Sputnik: How did Germany and the Netherlands manage to benefit from the euro while other countries didn’t?
David Coker: The economies of both Germany and The Netherlands are outward-looking and export-driven, so a weaker Euro benefits these nations disproportionately compared to other European economies. For example, in France services account for some 71% of GDP and services don’t benefit as much from a weaker currency as manufacturing. In other words, while products that are exported are directly substituteable across nations, services aren’t.
Sputnik: According to the report, one of the main reasons for the drop in the prosperity of the other countries was international competitiveness. What role has the introduction of the euro played?
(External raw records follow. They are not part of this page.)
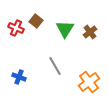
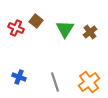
gray line: moved 16 px down; rotated 12 degrees clockwise
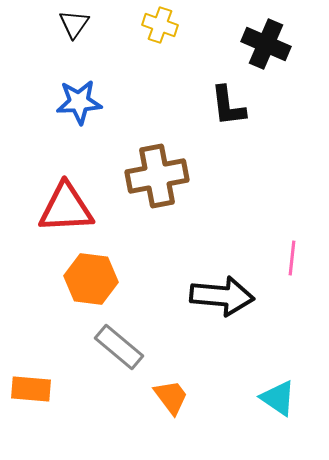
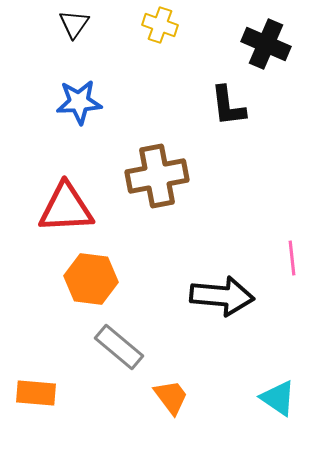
pink line: rotated 12 degrees counterclockwise
orange rectangle: moved 5 px right, 4 px down
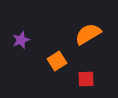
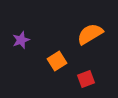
orange semicircle: moved 2 px right
red square: rotated 18 degrees counterclockwise
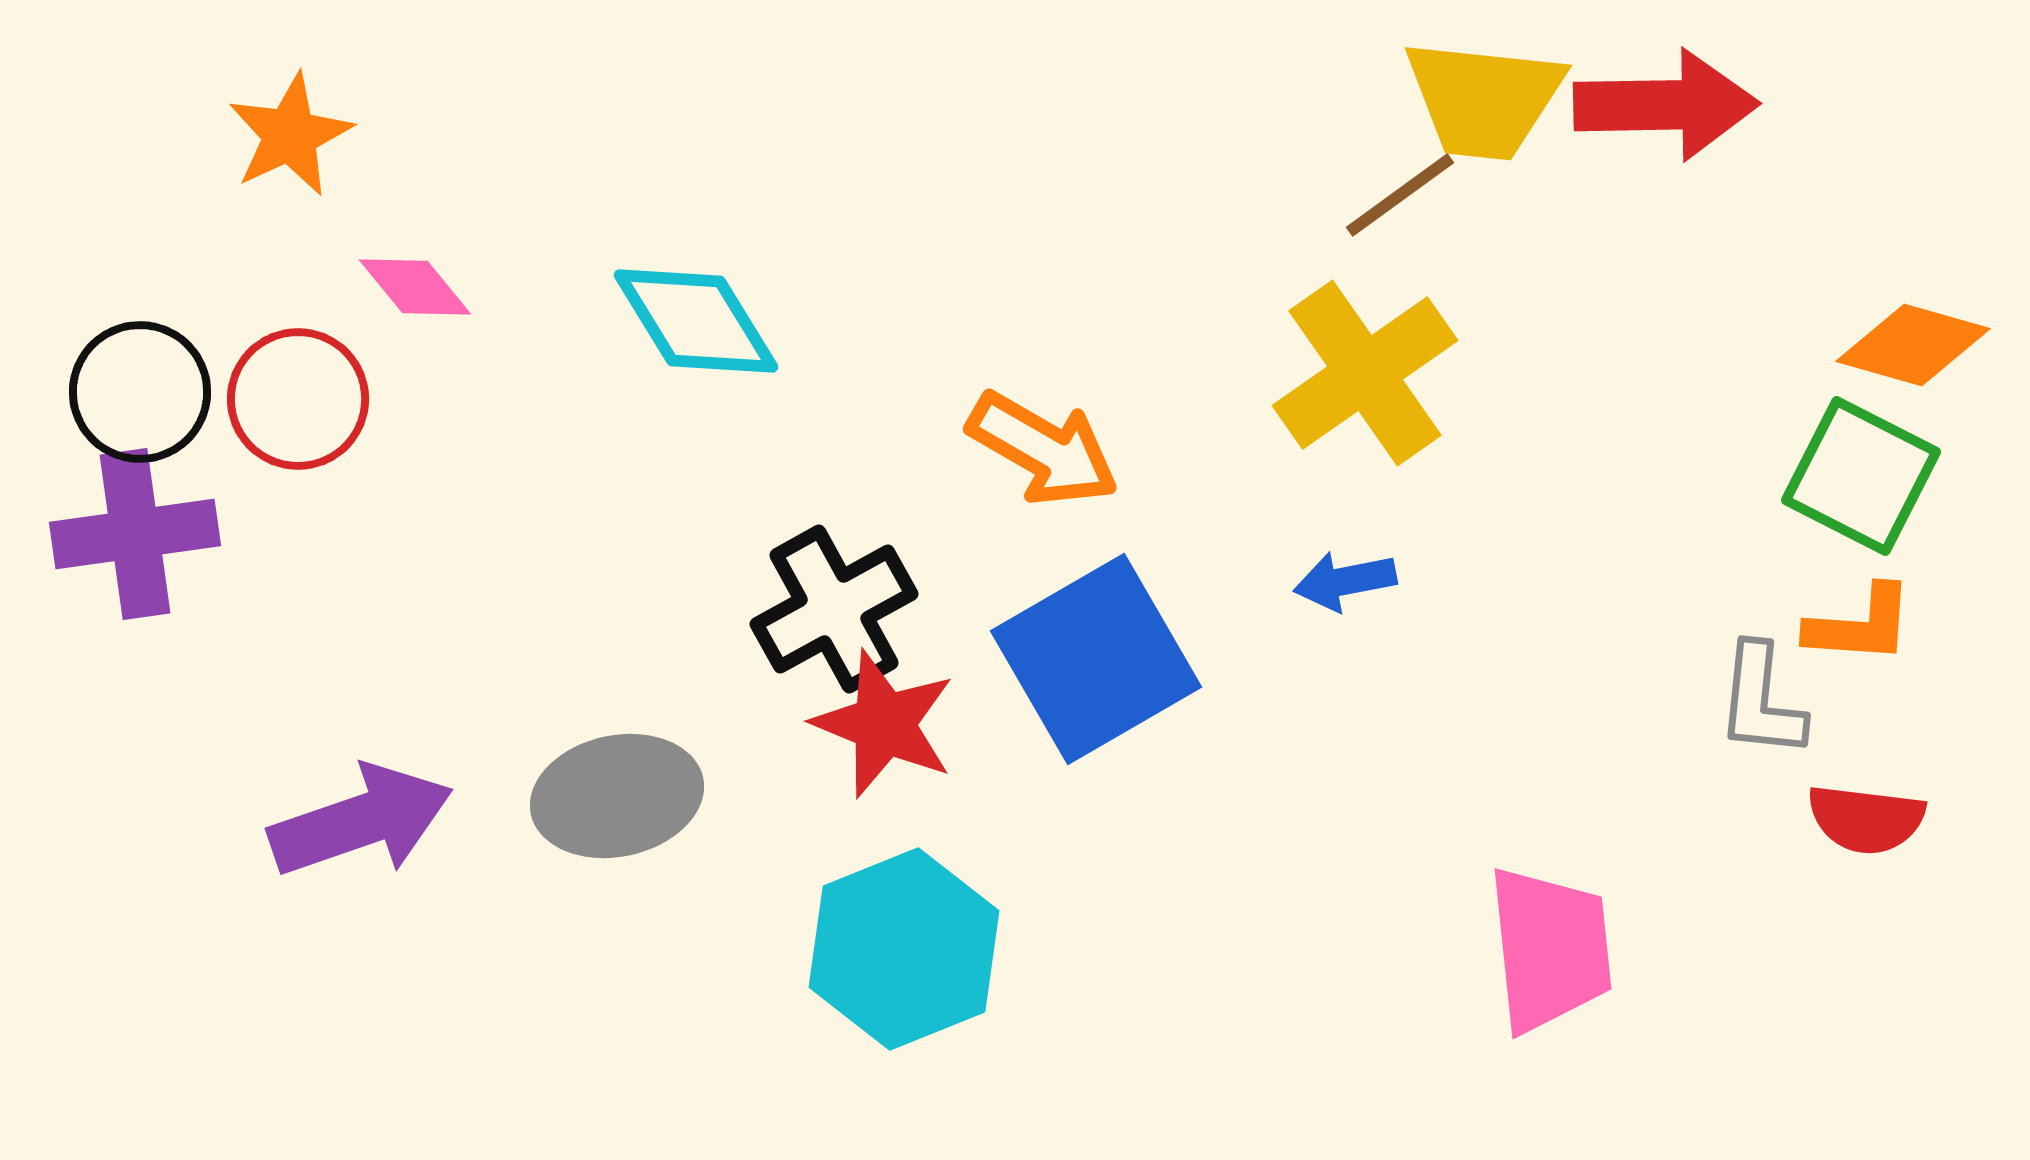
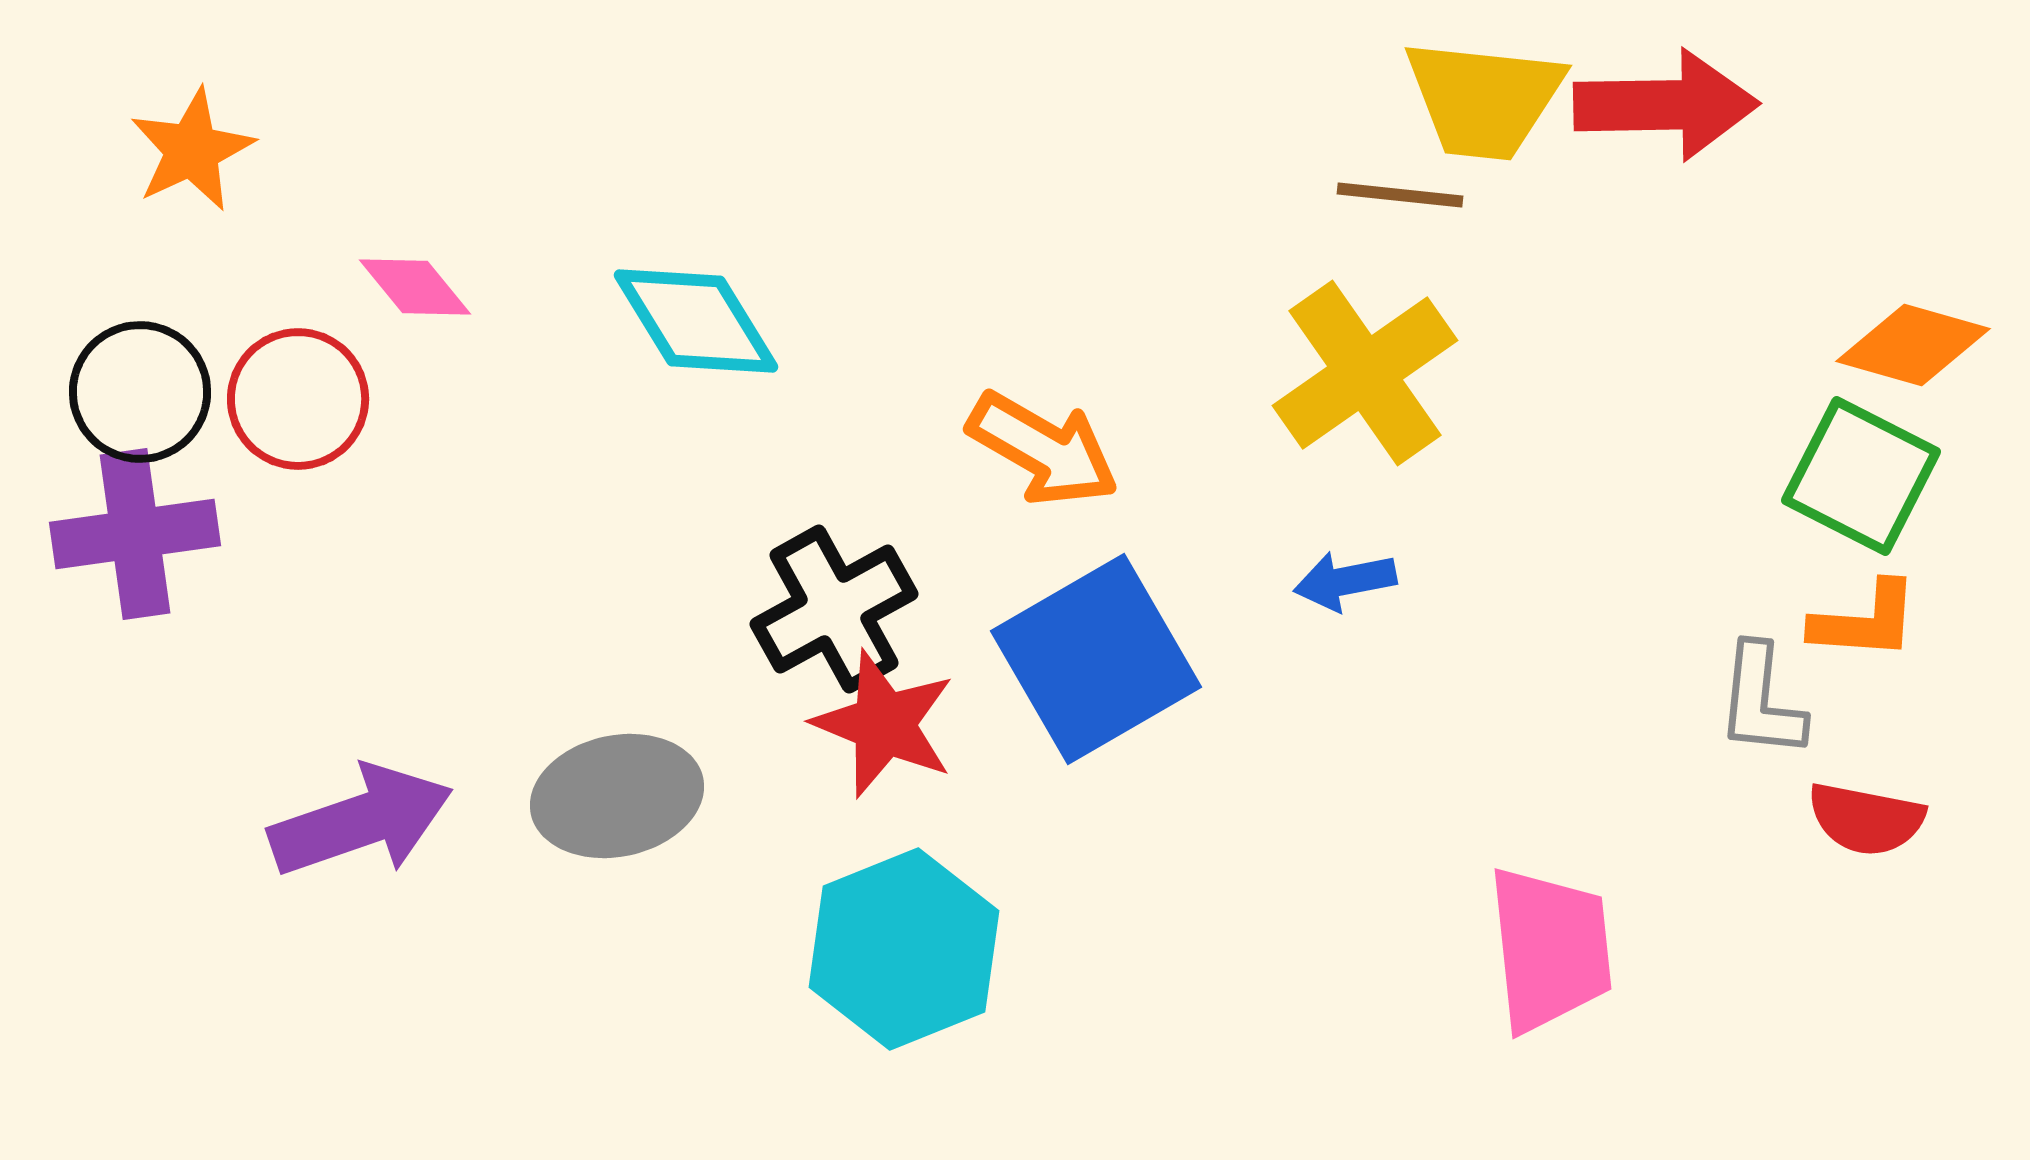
orange star: moved 98 px left, 15 px down
brown line: rotated 42 degrees clockwise
orange L-shape: moved 5 px right, 4 px up
red semicircle: rotated 4 degrees clockwise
David Coker: If an economy is more inward-looking, a weaker Euro will render imports more expensive, but bring little to no benefits. Compare to an outward-looking, export-driven economy — as the Euro drops in value, exports increase, offsetting any increased costs the weaker currency brings in the form of more expensive imports.
The Euro was badly implemented. One currency exchange rate can’t apply to such disparate economies as we see in The Eurozone.
Sputnik: According to the report, the devaluation of currencies serves as a universal tool to make exports cheaper. Is this indeed so? How does this affect taxpayers and other sectors of the economy?
David Coker: Yes, a weaker currency makes a nation’s exports more competitive. Other sectors, in theory, should benefit as tax revenue increases.
Sputnik: If all other countries were able to devalue their currencies, what consequences could this lead to?
David Coker: If all other nations were to devalue, we’d see no competitive advantage being gained from the relatively weaker currency. However, this would likely cause economic distress in many nations, as a stronger currency is a function of many factors, for example, domestic interest rates. To maintain a weaker currency some nations may find it necessary to lower interest rates. This would lower the cost of capital in these nations, likely trigger domestic inflation and effectively punish savers. It also likely would lead to financial instability across many aspects of business. A lower cost of capital historically has led to asset bubbles and we know bubbles don’t slowly deflate — they burst. And with historically damaging consequences e.g., America’s housing bubble in the early 2000s.